Narayan had come equipped to the field; he had studied English literature at the Delhi University, acquired domain know-how in journalism and mass communication, had not just been a theatre buff but had actually straddled the stage in umpteen dramas, was a core team member of the Delhi-based Collegiate Drama Society, and had also dabbled in direction. Besides, he had a rather peculiar obsession: he would always want to know everything about every department in a complex production venture.

To the entrepreneur in this soft-spoken man, whose eyes and mind are forever darting to catch the whiff of a new idea, one thing was clear: Punjabi satellite television now needed a primal force that could provide that decisive push. He served as business head of ETC Punjabi, Zee Punjabi and Alpha ETC Punjabi but then decided to become that primal force himself.
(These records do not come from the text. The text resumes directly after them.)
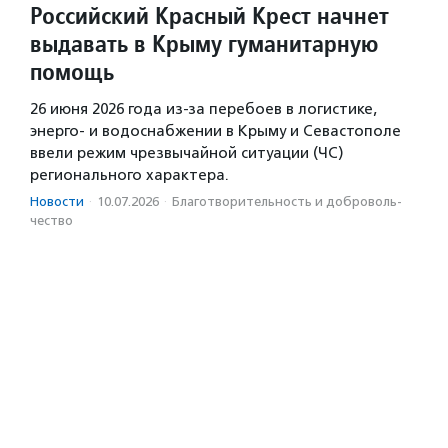
Российский Красный Крест начнет
выдавать в Крыму гуманитарную
помощь
26 июня 2026 года из-за перебоев в логистике,
энерго- и водоснабжении в Крыму и Севастополе
ввели режим чрезвычайной ситуации (ЧС)
регионального характера.
Новости
·
10.07.2026
·
Благотвори­тель­ность и доброволь­
чест­во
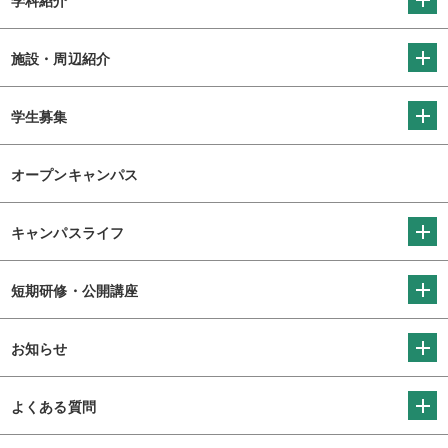
学科紹介
施設・周辺紹介
学生募集
オープンキャンパス
キャンパスライフ
短期研修・公開講座
お知らせ
よくある質問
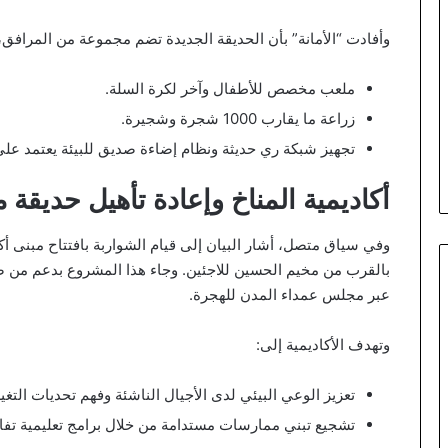
وأفادت “الأمانة” بأن الحديقة الجديدة تضم مجموعة من المرافق، 
ملعب مخصص للأطفال وآخر لكرة السلة.
زراعة ما يقارب 1000 شجرة وشجيرة.
تجهيز شبكة ري حديثة ونظام إضاءة صديق للبيئة يعتمد عل
أكاديمية المناخ وإعادة تأهيل حديقة
وفي سياق متصل، أشار البيان إلى قيام الشواربة بافتتاح مبنى أ
عبر مجلس عمداء المدن للهجرة.
وتهدف الأكاديمية إلى:
تعزيز الوعي البيئي لدى الأجيال الناشئة وفهم تحديات التغي
تشجيع تبني ممارسات مستدامة من خلال برامج تعليمية تفاع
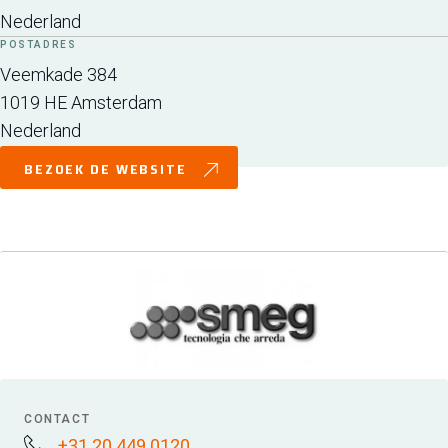
Nederland
POSTADRES
Veemkade 384
1019 HE
Amsterdam
Nederland
BEZOEK DE WEBSITE
CONTACT
+31 20 449 0120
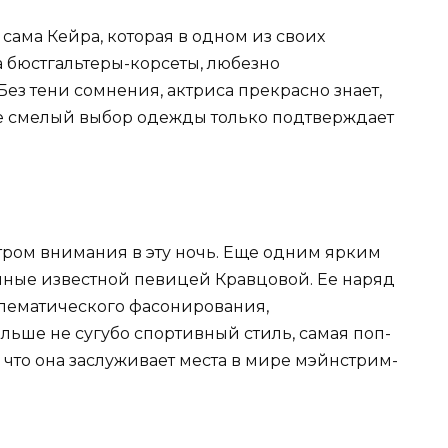
сама Кейра, которая в одном из своих
а бюстгальтеры-корсеты, любезно
з тени сомнения, актриса прекрасно знает,
ее смелый выбор одежды только подтверждает
ром внимания в эту ночь. Еще одним ярким
нные известной певицей Кравцовой. Ее наряд
лематического фасонирования,
ьше не сугубо спортивный стиль, самая поп-
 что она заслуживает места в мире мэйнстрим-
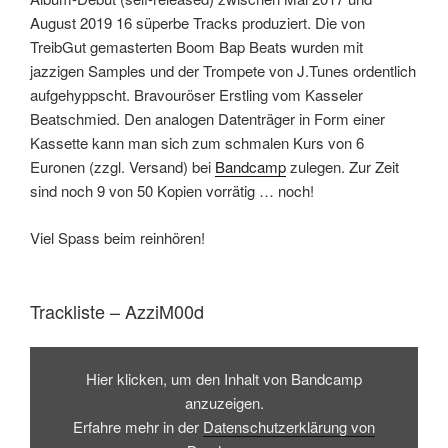
August 2019 16 süperbe Tracks produziert. Die von
TreibGut gemasterten Boom Bap Beats wurden mit
jazzigen Samples und der Trompete von J.Tunes ordentlich
aufgehyppscht. Bravouröser Erstling vom Kasseler
Beatschmied. Den analogen Datenträger in Form einer
Kassette kann man sich zum schmalen Kurs von 6
Euronen (zzgl. Versand) bei
Bandcamp
zulegen. Zur Zeit
sind noch 9 von 50 Kopien vorrätig … noch!
Viel Spass beim reinhören!
Trackliste – AzziM00d
Inhalt
von
Hier klicken, um den Inhalt von Bandcamp
Bandcamp
anzeigen
anzuzeigen.
Erfahre mehr in der
Datenschutzerklärung von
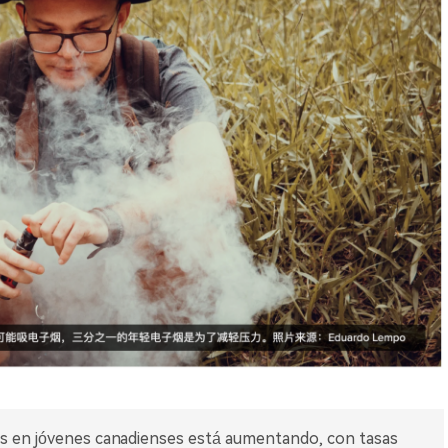
icos en jóvenes canadienses está aumentando, con tasas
This was a decision that was destined to shape his life, and the cultural life of the media-consuming Punjabis.

In the late aughts was born the idea of PTC. And no one else could have been trusted to be a midwife to nurture it into a force of nature. The channel took the Punjabi media landscape with a storm and soon negotiated its reach into varied domains. Narayan, if not religious, was either spiritual or simply gifted to sense even before Mira Nanda that there was a god market. Thanks to his perceptive understanding of the Sikh and Punjabi ethos, he knew that Gurbani was the fountainhead from which the spirit of Punjabiyat drew its essential kernel of life. After all, among the demands that marked the more than a decade long insurgency in Punjab was one for transmission of Gurbani from Sri Darbar Sahib, Amritsar.

It was an almost quixotic dream since it needed massive capital injection, could only be a public service, and the transmission couldn’t accommodate any advertisement. Clearly, it wasn’t a very wise business decision. But Rabindra Narayan knew how all things in life do not mean business. One has to be a bit of Cerventes’ Man of la Manchato aim for the impossible even when equipped most inadequately in terms of resources.

“This was the word of God. Gurbani is at the heart of not just Sikhism, but also Punjabiyat, and the dream signified our message of universal welfare, the spirit of Punjab. There was no way I could have factored in the profits and losses. This was beyond the balance sheets,” Narayan now recalls.

The holy word of the Gurus was now available to the community and the world at large at no cost. Sometimes Narayan wonders if that is why the gods smiled upon his enterprise.

The secret to his success perhaps is the fact that the man who thought nothing of mopping the stage floor in theatre or running galley sheets by hand when working in a newspaper, knew the nuts and bolts of the industry by now. If he could fix a light, he could also write the ad copy or the promo line of a major production, and an hour later, could sit with the financiers to convince them to put in their money in his idea.

Now, with its seven flagship channels, the PTC Network is the largest Punjabi television network on the planet. PTC News has not only carved a space with its sharp news coverage and informed debates, but has also spawned some healthy competition, enriching a once staid field. PTC Punjabi is now the measure of an artist. PTC Dhol TV now streams 24×7 on Mark Zuckerberg’s playground. PTC Music is the stuff they groove to, from the bylanes of Malwa to the Bandra Bandstands of Bollywood and Canada’s British Columbia to Toronto. Punjabi cinema and PTC Gold have come of age hand in hand. The Chak De spirit in Narayan couldn’t do without a PTC Chak De, but then you could have bet that he would lose all the money in the world but would want PTC Simran to thrive.